─── Data records

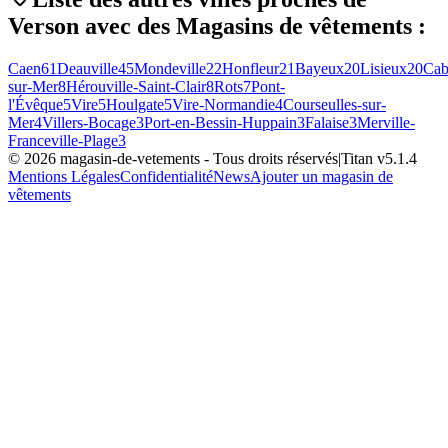
Verson
avec des
Magasins de vêtements
:
Caen
61
Deauville
45
Mondeville
22
Honfleur
21
Bayeux
20
Lisieux
20
Cab
sur-Mer
8
Hérouville-Saint-Clair
8
Rots
7
Pont-
l'Évêque
5
Vire
5
Houlgate
5
Vire-Normandie
4
Courseulles-sur-
Mer
4
Villers-Bocage
3
Port-en-Bessin-Huppain
3
Falaise
3
Merville-
Franceville-Plage
3
©
2026
magasin-de-vetements
- Tous droits réservés
|
Titan v
5.1.4
Mentions Légales
Confidentialité
News
Ajouter un magasin de
vêtements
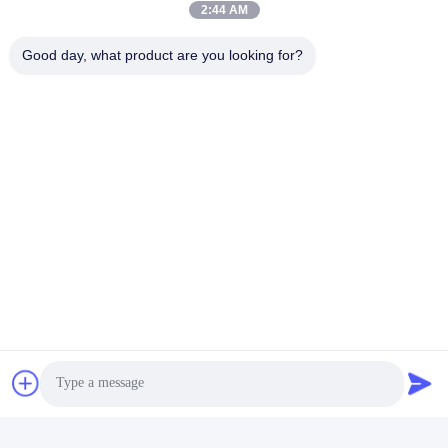
2:44 AM
Good day, what product are you looking for?
Markeringen:
Gebouw Van Het Portaal
Bouw De Met Meerdere Verdiepingen Van De Staalstruc
Bouw De Met Meerdere Verdiepingen Van Het Staalkad
Snel contact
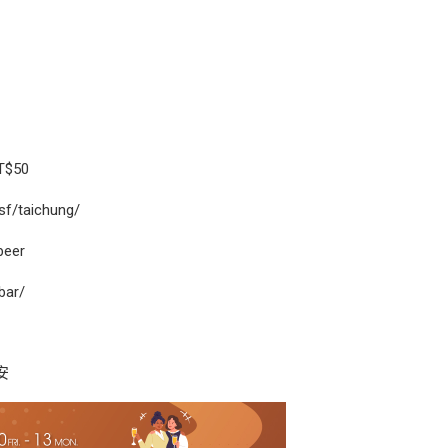
$50
f/taichung/
beer
bar/
安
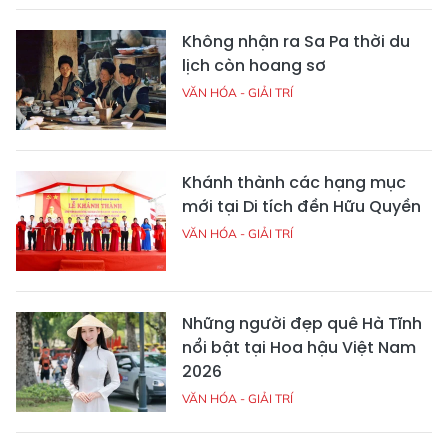
Không nhận ra Sa Pa thời du
lịch còn hoang sơ
VĂN HÓA - GIẢI TRÍ
Khánh thành các hạng mục
mới tại Di tích đền Hữu Quyền
VĂN HÓA - GIẢI TRÍ
Những người đẹp quê Hà Tĩnh
nổi bật tại Hoa hậu Việt Nam
2026
VĂN HÓA - GIẢI TRÍ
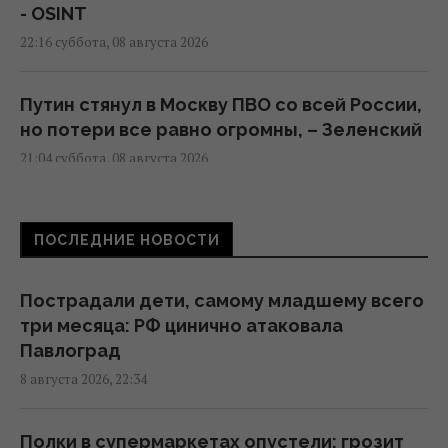
- OSINT
22:16 суббота, 08 августа 2026
Путин стянул в Москву ПВО со всей России,
но потери все равно огромны, – Зеленский
21:04 суббота, 08 августа 2026
Скрытая мобилизация и манипуляции:
ПОСЛЕДНИЕ НОВОСТИ
Зеленский раскрыл дальнейшие планы
Путина
20:50 суббота, 08 августа 2026
Пострадали дети, самому младшему всего
три месяца: РФ цинично атаковала
Павлоград
Маск не разрешил Украине использовать
8 августа 2026, 22:34
Starlink для ударов по России, - The Atlantic
19:19 суббота, 08 августа 2026
Полки в супермаркетах опустели: грозит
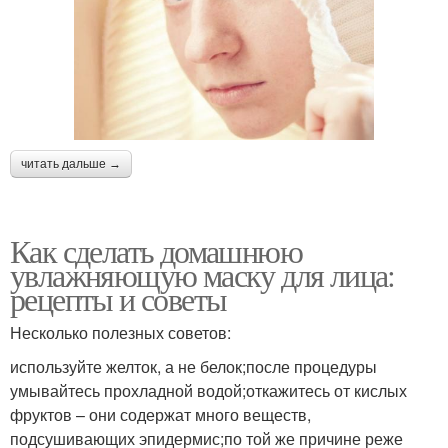
читать дальше →
Как сделать домашнюю
увлажняющую маску для лица:
рецепты и советы
Несколько полезных советов:
используйте желток, а не белок;после процедуры
умывайтесь прохладной водой;откажитесь от кислых
фруктов – они содержат много веществ,
подсушивающих эпидермис;по той же причине реже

──────

Your assignment:
Show every line above in which the word "Verdiepingen" appears.

Your solution:
Bouw De Met Meerdere Verdiepingen Van De Staalstruc
Bouw De Met Meerdere Verdiepingen Van Het Staalkad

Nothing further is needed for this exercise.